Image processing on near_ir images

Hemanthmandava98 · December 4, 2024, 12:29pm

I’m working on image segmentation for Ouster near-infrared images. I initially extracted 10 frames and stored them as a .npy file. After applying min-max normalization to convert the images from 16-bit to 8-bit, I used auto-exposure to enhance the contrast. However, the results have not been satisfactory; the images have lost all their features, and upon inspecting the histograms, I noticed significant pixel loss.

Could you please help me with this issue? I need guidance on how to handle the near-infrared data effectively and how different image processing techniques can influence the segmentation results. What steps should I take to improve the quality of the IR images for segmentation? Thank you!

Samahu · December 4, 2024, 4:54pm

For the NEAR_IR we recommend applying BeamUniformityCorrector along with the AutoExposure. Also can you confirm that you are not sharing the AutoExposure instance with other fields as the AutoExposure is stateful object.

Hemanthmandava98 · December 5, 2024, 12:13pm

yes i am sharing autoexposure instance to row wise normaliation function.
can i share you the code?

Samahu · December 5, 2024, 4:26pm

yes you can, but you shouldn’t re-use the same AutoExposure instance for another field as this would affect the estimated min/max values. Just declare another AutoExposure instance if you have a different field/image that you want to process.

Hemanthmandava98 · December 5, 2024, 4:48pm

model = YOLO(‘yolov8x-seg.pt’)
auto_exposure = AutoExposure()

Storage for first 10 IR images

Directory setup remains the same as before

saved_images =

Process the first 10 scans

for idx, scan in enumerate(source):
if len(saved_images) >= 10:
break

if scan:
    # Extract IR image data (16-bit precision)
    # ir_image = np.array(scan.field(client.ChanField.NEAR_IR))
    #destagger
    ir_image = scan.field(client.ChanField.NEAR_IR)
    ir_val = np.array(client.destagger(metadata,ir_image))
    if ir_val is None or ir_val.size == 0:
        print(f"No valid IR image data found for scan {idx}.")
        continue

    # Save raw IR image as a .npy file (preserves exact 16-bit precision)
    raw_path = os.path.join(raw_dir, f"raw_image_{idx + 1}.npy")
    np.save(raw_path, ir_val)
    saved_images.append(ir_val)
    print(f"Saved raw IR images {idx + 1}.")

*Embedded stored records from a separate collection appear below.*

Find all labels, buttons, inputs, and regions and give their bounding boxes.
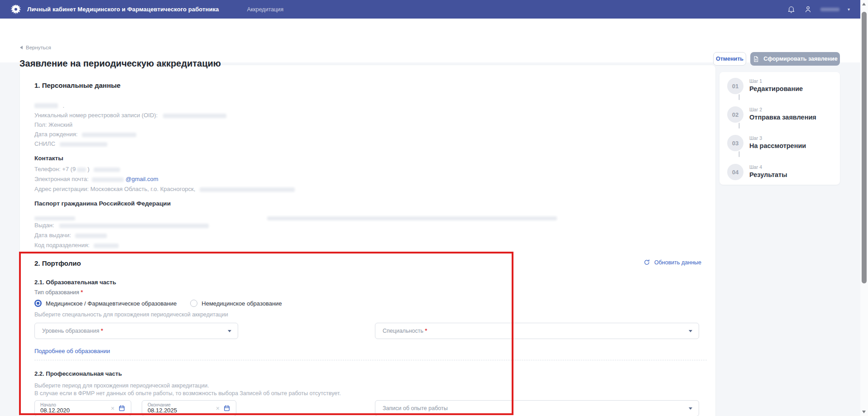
radio-nonmedical-label: Немедицинское образование xyxy=(201,300,282,307)
work-experience-select[interactable]: Записи об опыте работы xyxy=(375,400,699,416)
application-form-card: 1. Персональные данные . Уникальный номе… xyxy=(20,65,715,416)
scroll-down-arrow[interactable] xyxy=(862,411,866,413)
education-level-placeholder: Уровень образования xyxy=(42,328,103,334)
oid-line: Уникальный номер реестровой записи (OID)… xyxy=(34,110,701,120)
radio-selected-icon xyxy=(34,300,42,307)
specialty-select[interactable]: Специальность xyxy=(375,323,699,339)
professional-hint-2: В случае если в ФРМР нет данных об опыте… xyxy=(34,390,701,397)
step-number-badge: 03 xyxy=(727,135,743,151)
generate-application-label: Сформировать заявление xyxy=(763,56,837,62)
period-start-datepicker[interactable]: Начало 08.12.2020 × xyxy=(34,400,131,416)
professional-hint-1: Выберите период для прохождения периодич… xyxy=(34,382,701,390)
education-details-link[interactable]: Подробнее об образовании xyxy=(34,348,701,355)
clear-icon[interactable]: × xyxy=(216,405,220,412)
redacted-username xyxy=(820,8,839,11)
scrollbar-thumb[interactable] xyxy=(862,12,867,283)
step-kicker: Шаг 3 xyxy=(749,135,806,141)
redacted-text xyxy=(163,114,226,118)
redacted-passport-number xyxy=(34,214,701,219)
passport-dept-code-line: Код подразделения: xyxy=(34,240,701,250)
gender-line: Пол: Женский xyxy=(34,120,701,129)
radio-medical-label: Медицинское / Фармацевтическое образован… xyxy=(46,300,177,307)
step-number-badge: 04 xyxy=(727,164,743,180)
chevron-down-icon xyxy=(689,330,692,332)
chevron-down-icon xyxy=(228,330,231,332)
cancel-button[interactable]: Отменить xyxy=(713,52,746,66)
passport-issued-line: Выдан: xyxy=(34,220,701,230)
app-title: Личный кабинет Медицинского и Фармацевти… xyxy=(27,6,219,13)
redacted-text xyxy=(94,244,119,248)
education-type-radio-group: Медицинское / Фармацевтическое образован… xyxy=(34,300,701,307)
education-level-select[interactable]: Уровень образования xyxy=(34,323,238,339)
step-item-1: 01 Шаг 1 Редактирование xyxy=(727,78,803,94)
top-navbar: Личный кабинет Медицинского и Фармацевти… xyxy=(0,0,868,19)
generate-application-button[interactable]: Сформировать заявление xyxy=(750,52,840,66)
step-connector xyxy=(739,151,740,157)
redacted-full-name: . xyxy=(34,101,701,107)
back-link[interactable]: Вернуться xyxy=(20,45,51,50)
education-part-title: 2.1. Образовательная часть xyxy=(34,278,701,287)
steps-sidebar: 01 Шаг 1 Редактирование 02 Шаг 2 Отправк… xyxy=(719,72,840,185)
step-item-2: 02 Шаг 2 Отправка заявления xyxy=(727,106,816,123)
phone-line: Телефон: +7 (9) xyxy=(34,164,701,174)
radio-nonmedical-education[interactable]: Немедицинское образование xyxy=(190,300,282,307)
user-icon[interactable] xyxy=(804,5,812,14)
chevron-down-icon xyxy=(689,407,692,410)
address-line: Адрес регистрации: Московская Область, г… xyxy=(34,184,701,194)
refresh-data-label: Обновить данные xyxy=(654,259,701,266)
birthdate-line: Дата рождения: xyxy=(34,129,701,139)
calendar-icon[interactable] xyxy=(118,405,125,412)
radio-medical-education[interactable]: Медицинское / Фармацевтическое образован… xyxy=(34,300,177,307)
contacts-title: Контакты xyxy=(34,154,701,163)
education-type-label: Тип образования xyxy=(34,289,701,296)
document-icon xyxy=(753,56,759,62)
step-label: Редактирование xyxy=(749,85,803,92)
period-end-datepicker[interactable]: Окончание 08.12.2025 × xyxy=(142,400,236,416)
step-item-4: 04 Шаг 4 Результаты xyxy=(727,164,787,180)
personal-data-section-title: 1. Персональные данные xyxy=(34,81,701,90)
start-date-value: 08.12.2020 xyxy=(40,407,70,414)
redacted-text xyxy=(200,187,295,192)
redacted-text xyxy=(75,234,107,238)
refresh-data-link[interactable]: Обновить данные xyxy=(643,259,701,266)
scroll-up-arrow[interactable] xyxy=(862,3,866,5)
passport-title: Паспорт гражданина Российской Федерации xyxy=(34,200,701,208)
back-link-label: Вернуться xyxy=(26,45,51,50)
section-divider xyxy=(34,360,707,360)
step-connector xyxy=(739,94,740,100)
back-arrow-icon xyxy=(20,46,23,49)
redacted-text xyxy=(92,177,124,182)
step-number-badge: 01 xyxy=(727,78,743,94)
specialty-placeholder: Специальность xyxy=(383,328,427,334)
professional-part-title: 2.2. Профессиональная часть xyxy=(34,370,701,378)
step-item-3: 03 Шаг 3 На рассмотрении xyxy=(727,135,806,151)
redacted-text xyxy=(34,103,58,108)
page-header: Вернуться Заявление на периодическую акк… xyxy=(0,19,868,62)
step-connector xyxy=(739,123,740,129)
portfolio-section-title: 2. Портфолио xyxy=(34,259,701,268)
step-kicker: Шаг 4 xyxy=(749,164,787,170)
page-title: Заявление на периодическую аккредитацию xyxy=(19,58,221,69)
refresh-icon xyxy=(643,259,650,266)
redacted-text xyxy=(59,224,209,228)
email-link[interactable]: @gmail.com xyxy=(125,176,158,182)
navbar-actions: ▾ xyxy=(787,0,850,19)
clear-icon[interactable]: × xyxy=(111,405,115,412)
step-kicker: Шаг 2 xyxy=(749,107,816,112)
nav-item-accreditation[interactable]: Аккредитация xyxy=(247,6,283,13)
coat-of-arms-icon xyxy=(10,3,22,16)
email-line: Электронная почта: @gmail.com xyxy=(34,174,701,184)
passport-issue-date-line: Дата выдачи: xyxy=(34,230,701,240)
bell-icon[interactable] xyxy=(787,5,796,14)
redacted-text xyxy=(94,167,120,172)
redacted-text xyxy=(77,167,86,172)
radio-unselected-icon xyxy=(190,300,197,307)
end-date-value: 08.12.2025 xyxy=(148,407,177,414)
calendar-icon[interactable] xyxy=(223,405,230,412)
scrollbar[interactable] xyxy=(860,0,868,416)
education-hint: Выберите специальность для прохождения п… xyxy=(34,311,701,318)
step-label: Результаты xyxy=(749,171,787,178)
redacted-text xyxy=(60,142,107,147)
work-experience-placeholder: Записи об опыте работы xyxy=(383,405,448,411)
chevron-down-icon[interactable]: ▾ xyxy=(848,7,850,12)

Process the 10 saved IR images

for idx, ir_val in enumerate(saved_images):
# Resize using bicubic interpolation (preserve 16-bit precision)
resized_image = cv2.resize(ir_image, (1024, 324), interpolation=cv2.INTER_CUBIC)

# Save resized image as a 16-bit PNG
resized_path = os.path.join(resized_dir, f"resized_image_{idx + 1}.png")
cv2.imwrite(resized_path, resized_image)
print(f"Saved resized IR image {idx + 1}.")

# Apply auto-exposure
enhanced_image = resized_image.astype(np.float32)
auto_exposure(enhanced_image)
enhanced_image = np.clip(np.rint(enhanced_image * 255), 0, 255).astype(np.uint8)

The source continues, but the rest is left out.